However, at high revolution speeds (e.g. during a spin cycle in a washing machine), the presence of the dampers causes the transmission of high forces, both in modulus and frequency, to the frame, resulting in undesired vibrations of the frame itself: such vibrations may originate several problems, such as, for example, a noisy machine or the frame thereof moving from its position on the floor.

Aiming at reducing the vibrations transmitted from the drum to the frame, some solutions have been conceived, such as, for example, the one described in document EP 1887125 to ELECTROLUX HOME PRODUCTS CORP. N.V.; this solution uses a tuned mass damper consisting of an additional mass elastically suspended from the machine frame by means of a spring: the characteristics of the spring and of the additional mass are selected in a manner such that the latter vibrates in agreement with the resonance frequency in order to reduce the amplitude of the frame vibrations.

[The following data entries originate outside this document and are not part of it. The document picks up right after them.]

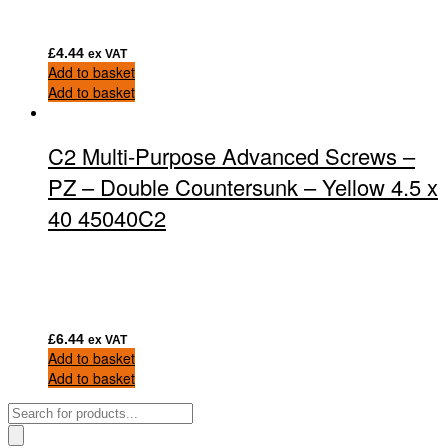
£
4.44
ex VAT
Add to basket
Add to basket
C2 Multi-Purpose Advanced Screws –
PZ – Double Countersunk – Yellow 4.5 x
40 45040C2
£
6.44
ex VAT
Add to basket
Add to basket
Products
search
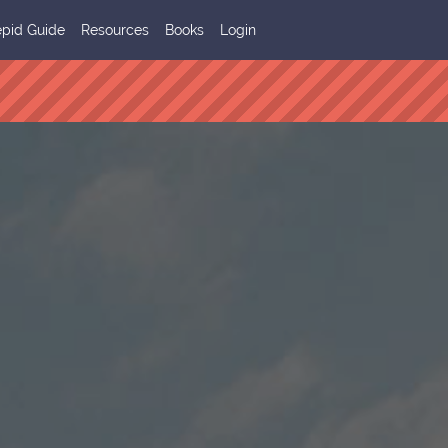
epid Guide
Resources
Books
Login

A first drawback of this solution is that the whole system is calibrated on the basis of the rigidity of the spring along its axis of deformation, that is the only axis in which the action of the additional mass turns out to be effective in reducing vibrations.

The spring, in fact, acts mainly in one direction, i.e. the one coinciding with the axis parallel to its extension direction, so that vibrations can only be effectively reduced in that direction.

However, due to load unbalance, the drum vibrates in the whole three-dimensional space; hence the above-described solution does not seem to be able to solve the problem of load unbalance causing vibration in space (i.e. in the three dimensions).

One alternative solution, which partly remedies to said problem, has been disclosed in document US 5,924,312 to MAYTAG CORPORATION; its principle of operation is essentially the same as that described above, the only difference being that multiple springs are provided, all of which are arranged in the same plane, which may be either horizontal or vertical depending on the position (vertical or horizontal, respectively) of the drum axis.

In this case as well, a suspended mass is connected to the springs, and these are connected to the machine frame; the suspended mass and the springs are chosen in a manner such that they vibrate in agreement with the resonance frequency.

This solution offers the unquestionable advantage, over the other solution previously described, of being able to damp vibrations in two directions, but the measures to be taken in order to damp vibrations in space based on this principle would be very bulky and expensive because a large number of springs should be used (theoretically, one spring for each direction in which vibrations are to be damped).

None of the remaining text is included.